A advocacia pro bono para pessoa física é uma prática comum entre advogados e necessária em um país com desigualdades sociais como o Brasil. Esse é o entendimento de três dos quatro pré-candidatos presentes no primeiro debate da corrida à presidência da Ordem dos Advogados do Brasil (OAB) de São Paulo, realizado na Pontifícia Universidade Católica de São Paulo (PUC-SP).
Alberto Zacharias Toron, Roberto Podval, Rosana Chiavassa e Ricardo Hason Sayeg discutiram o relacionamento entre a OAB, a assistência judiciária oferecida pelo Estado e a advocacia pro bono. O tema foi levantado pelos estudantes presentes na plateia, demonstrando a preocupação dos futuros advogados com relação ao tema.
Rosana Chiavassa apoia a advocacia pro bono para pessoas físicas, desde que a prática seja fiscalizada pela OAB, para que não haja captação de clientes. “Nosso papel, enquanto presidente da Ordem, será de coordenar, fiscalizar e implementar, cada vez mais, a advocacia pro bono na sociedade”.
Segundo ela, a regulamentação da prática é um problema que aflige a categoria e o candidato eleito terá de se posicionar. “Acredito que 99,9% dos colegas já praticou e praticam a advocacia pro bono. Tudo o que vier a ajudar o cidadão desprovido de recursos à ter acesso ao Judiciário é muito bem vindo. Que todos os advogados façam advocacia pro bono, o Brasil precisa disso”, afirmou.
O posicionamento negativo da OAB com relação á prática da advocacia pro bono também é visto como equivocado por Roberto Podval. “Infelizmente o País tem uma quantidade enorme de pessoas excluídas do Judiciário. Pro bono é uma realidade social e os advogados, quando a realizam, cumprem sua responsabilidade social perante a sociedade”, salientou o criminalista.

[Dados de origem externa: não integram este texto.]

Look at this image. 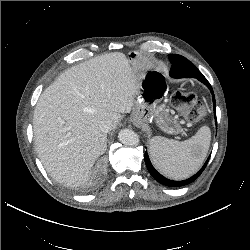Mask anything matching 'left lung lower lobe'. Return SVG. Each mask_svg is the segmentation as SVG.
Returning a JSON list of instances; mask_svg holds the SVG:
<instances>
[{"label": "left lung lower lobe", "instance_id": "1", "mask_svg": "<svg viewBox=\"0 0 250 250\" xmlns=\"http://www.w3.org/2000/svg\"><path fill=\"white\" fill-rule=\"evenodd\" d=\"M169 60L172 63V66L170 69V76L171 77H173V78H191V77L197 78L199 81L204 83L210 89V91L212 93V97H213L214 114H215V118H216V104H215L214 93H213L211 85L206 80V78L202 75V73L188 59L184 58L181 55L170 54ZM209 158L207 159V161L205 162L203 167L194 176H192L186 180L174 181V180H170V179L165 178L159 172H157V170L152 166L147 152H145V155H144L145 163H146V166H147L149 173L152 175V177L156 181H158L159 183H161L165 186H168V187L185 186V185H188V184L192 183L193 181H195L200 176V174L203 172V170L205 169V167L209 161Z\"/></svg>", "mask_w": 250, "mask_h": 250}]
</instances>
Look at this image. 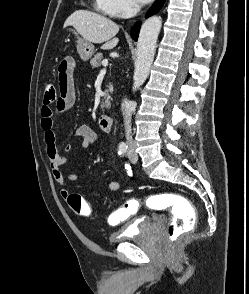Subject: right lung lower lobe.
Listing matches in <instances>:
<instances>
[{
  "label": "right lung lower lobe",
  "instance_id": "1",
  "mask_svg": "<svg viewBox=\"0 0 249 294\" xmlns=\"http://www.w3.org/2000/svg\"><path fill=\"white\" fill-rule=\"evenodd\" d=\"M165 3V0H156L152 7L149 9V11L146 14V17L151 16L155 13H157ZM140 30V22H137L132 28H131V37L133 40H137L138 34Z\"/></svg>",
  "mask_w": 249,
  "mask_h": 294
}]
</instances>
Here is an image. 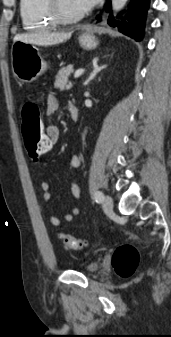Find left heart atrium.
<instances>
[{"label":"left heart atrium","instance_id":"obj_1","mask_svg":"<svg viewBox=\"0 0 171 337\" xmlns=\"http://www.w3.org/2000/svg\"><path fill=\"white\" fill-rule=\"evenodd\" d=\"M82 10H87L95 6L100 0H75Z\"/></svg>","mask_w":171,"mask_h":337}]
</instances>
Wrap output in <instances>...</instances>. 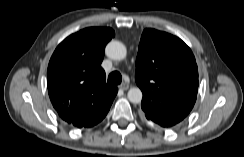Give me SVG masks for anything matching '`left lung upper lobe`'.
Instances as JSON below:
<instances>
[{"mask_svg":"<svg viewBox=\"0 0 244 157\" xmlns=\"http://www.w3.org/2000/svg\"><path fill=\"white\" fill-rule=\"evenodd\" d=\"M135 80L141 108L161 127H172L192 110L198 92V68L190 48L178 37L145 29L136 58Z\"/></svg>","mask_w":244,"mask_h":157,"instance_id":"left-lung-upper-lobe-1","label":"left lung upper lobe"}]
</instances>
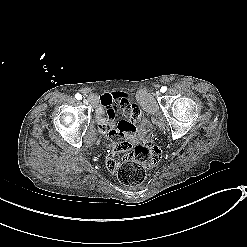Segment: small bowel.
I'll return each mask as SVG.
<instances>
[{
  "label": "small bowel",
  "instance_id": "small-bowel-1",
  "mask_svg": "<svg viewBox=\"0 0 247 247\" xmlns=\"http://www.w3.org/2000/svg\"><path fill=\"white\" fill-rule=\"evenodd\" d=\"M101 106L104 110L97 108L95 113L97 114V121L101 126H108L112 123L115 118L120 114L122 108L129 107L131 102L126 99V97L119 92L105 94L101 97L100 100ZM134 105V104H133ZM135 106V110L132 115L129 116V120H121L115 127L114 130L109 132L104 131L102 136L107 138L108 136L112 137V140L115 143H122L125 140V137L129 140L133 138L134 126L132 122H135L140 119L141 111L140 107ZM139 115L138 117H136ZM115 151H125V145H116ZM106 168L109 171H115L117 169L115 162V157L113 155H108L106 157Z\"/></svg>",
  "mask_w": 247,
  "mask_h": 247
}]
</instances>
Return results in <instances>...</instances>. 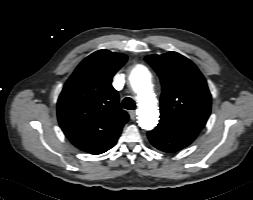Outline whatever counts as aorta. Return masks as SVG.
<instances>
[{"instance_id": "aorta-1", "label": "aorta", "mask_w": 253, "mask_h": 200, "mask_svg": "<svg viewBox=\"0 0 253 200\" xmlns=\"http://www.w3.org/2000/svg\"><path fill=\"white\" fill-rule=\"evenodd\" d=\"M133 90L138 95V123L142 129L152 130L158 123L157 99L152 91L151 74L147 68L137 66L130 75Z\"/></svg>"}]
</instances>
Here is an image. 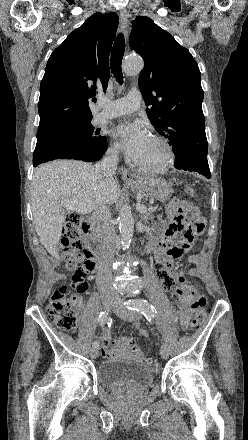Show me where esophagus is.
I'll return each mask as SVG.
<instances>
[{"label": "esophagus", "instance_id": "34e87169", "mask_svg": "<svg viewBox=\"0 0 248 440\" xmlns=\"http://www.w3.org/2000/svg\"><path fill=\"white\" fill-rule=\"evenodd\" d=\"M120 29L124 34L125 40H127L128 37V24H129V14L126 10L120 11ZM121 176L124 180H132L134 178V175L129 169H126L122 167L120 169Z\"/></svg>", "mask_w": 248, "mask_h": 440}]
</instances>
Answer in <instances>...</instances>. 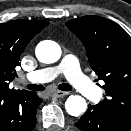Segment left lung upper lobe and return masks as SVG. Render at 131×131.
Instances as JSON below:
<instances>
[{
  "mask_svg": "<svg viewBox=\"0 0 131 131\" xmlns=\"http://www.w3.org/2000/svg\"><path fill=\"white\" fill-rule=\"evenodd\" d=\"M83 43L91 68L103 80L106 98L97 105L131 126V37L117 23L99 16L66 22Z\"/></svg>",
  "mask_w": 131,
  "mask_h": 131,
  "instance_id": "1",
  "label": "left lung upper lobe"
}]
</instances>
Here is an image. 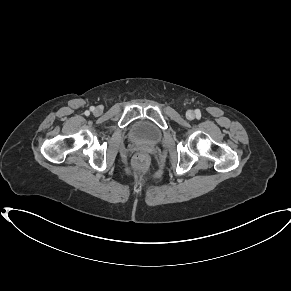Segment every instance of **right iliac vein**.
<instances>
[{
  "label": "right iliac vein",
  "instance_id": "obj_1",
  "mask_svg": "<svg viewBox=\"0 0 291 291\" xmlns=\"http://www.w3.org/2000/svg\"><path fill=\"white\" fill-rule=\"evenodd\" d=\"M94 113L95 114H100L101 113V110L99 108H96L95 111H94Z\"/></svg>",
  "mask_w": 291,
  "mask_h": 291
}]
</instances>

Para Podval, a demanda atendida pela Defensoria Pública e pelos advogados dativos não sofreria alterações, se todos os escritórios tivessem uma carga de pro bono para colaborar com o dever social. “Acho que o veto da Ordem à atividade pro bono e as atitudes da OAB para impedir este trabalho é um grande equívoco. A prática é aceita no mundo inteiro e não é possível que uma entidade de classe tente proibir um bem social.”
Assim como o Estado tem o dever de oferecer educação e saúde de qualidade, também tem um compromisso com a defesa, afirmou Toron ao responder aos estudantes. “A prática pro bono é importante assim como os convênios da OAB, como a advocacia solidária e a Defensoria Pública. Vivemos numa sociedade que ostenta profundas dificuldades sociais e a Ordem deve organizar tudo isso para que o cidadão seja bem atendido.”
A ausência do candidato da situação e atual vice presidente da OAB/SP, Marcos da Costa, foi criticada pelos pré-canditatos. Segundo o Centro Acadêmico "22 de Agosto", organizador do evento, cerca de 250 pessoas compareceram ao debate.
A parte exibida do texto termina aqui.